By Stacy Bogard, CAE, MASB Assistant Director of Communications, PR & Marketing

DashBoard, May 16, 2018

Even the most experienced board members never stop learning the technical details of the job, and those who are successful learn early that being effective requires more than knowing the details of the tenure law or how to interpret the budget. Being a successful board member begins with a genuine commitment to striving for high-quality public education that supports the full development of all children. While most school boards will be comprised of individuals from different backgrounds and experiences, individual school board members can be more effective when they exhibit:

  • A thoughtful, sincere and deliberate approach to the position. The effective school board member seeks first to understand the issues, knowing that their decisions have a tremendous impact on their communities.
  • A constructive attitude toward teamwork. The effective school board member understands that he/she has no legal authority as an individual. It’s only around the board table that decisions are made and a board member exercises any authority.
  • The willingness to spend the time necessary to be well-informed on the issues coming before the local board and to remain reasonably knowledgeable about local, state, national and global education.
  • The ability to represent the entire community and not surrender to special interest or partisan political groups. The “entire community” includes citizens who may not have a direct relationship with its public schools.
  • The temperament to respond accordingly and appropriately through challenging events. Board membership is an immense responsibility, so the public actions and words of its members will impact the district, its image and integrity.
  • The willingness to listen thoughtfully to others. Although board members can’t be expected to agree with everything colleagues and constituents say, they’re expected to listen respectfully to their opinions and concerns.
  • The willingness to express one’s own opinion and participate in discussions openly and honestly while encouraging and respecting the free expression of opinion by colleagues.
  • The maturity to respect the confidentiality of privileged information and to take no private action that would compromise the board or administration.
  • The willingness to model continuous learning by taking advantage of professional development opportunities, such as those offered by state and national school board associations.
  • The willingness to abide by and support the board operating procedures as adopted by the board.
  • The ability to identify, recommend and encourage prospective candidates and mentor new board members to become effective school leaders.
Get on Board

This last point is especially applicable in an election year.
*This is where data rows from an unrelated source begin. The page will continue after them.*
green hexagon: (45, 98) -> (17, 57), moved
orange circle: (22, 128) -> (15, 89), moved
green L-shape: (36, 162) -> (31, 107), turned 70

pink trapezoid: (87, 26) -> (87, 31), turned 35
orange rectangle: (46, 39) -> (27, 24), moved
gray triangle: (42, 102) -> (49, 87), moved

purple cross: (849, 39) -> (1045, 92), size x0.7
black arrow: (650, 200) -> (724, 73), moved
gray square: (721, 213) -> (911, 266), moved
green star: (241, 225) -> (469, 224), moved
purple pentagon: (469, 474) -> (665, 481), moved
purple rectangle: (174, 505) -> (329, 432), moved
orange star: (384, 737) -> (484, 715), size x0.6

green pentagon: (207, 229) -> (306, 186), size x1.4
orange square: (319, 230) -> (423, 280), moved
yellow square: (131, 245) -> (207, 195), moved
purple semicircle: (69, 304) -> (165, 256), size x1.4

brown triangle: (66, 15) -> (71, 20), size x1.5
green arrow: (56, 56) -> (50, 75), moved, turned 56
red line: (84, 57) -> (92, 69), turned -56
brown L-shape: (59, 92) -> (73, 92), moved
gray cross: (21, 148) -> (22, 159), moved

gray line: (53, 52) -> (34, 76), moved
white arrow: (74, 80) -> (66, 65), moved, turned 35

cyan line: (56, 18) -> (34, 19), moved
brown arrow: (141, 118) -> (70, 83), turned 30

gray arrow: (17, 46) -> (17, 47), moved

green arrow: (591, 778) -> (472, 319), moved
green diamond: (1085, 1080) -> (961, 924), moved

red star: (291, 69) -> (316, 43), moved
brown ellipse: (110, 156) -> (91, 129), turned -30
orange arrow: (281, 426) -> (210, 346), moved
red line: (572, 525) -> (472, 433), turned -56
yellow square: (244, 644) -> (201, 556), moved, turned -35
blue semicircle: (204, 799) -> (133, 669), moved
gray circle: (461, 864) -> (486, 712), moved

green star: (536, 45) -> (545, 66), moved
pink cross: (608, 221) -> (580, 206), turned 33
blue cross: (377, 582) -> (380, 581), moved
MASB’s Get on Board grassroots campaign is focused on encouraging civic-minded, student-focused individuals like you to give back to their community and to help advocate for and improve student achievement through board service.

MASB needs your help in order for this campaign to be successful. The filing deadline is July 24 and it will be here before we know it. The sooner we start identifying and recruiting those who have the potential to be effective board members, the better off our districts and students will be.

So, if you have a vacant position on your board, think of your family, friends and community members—is there someone that you think would serve well in that role? Share this list with them, point out some of their similar characteristics and encourage them to Get on Board!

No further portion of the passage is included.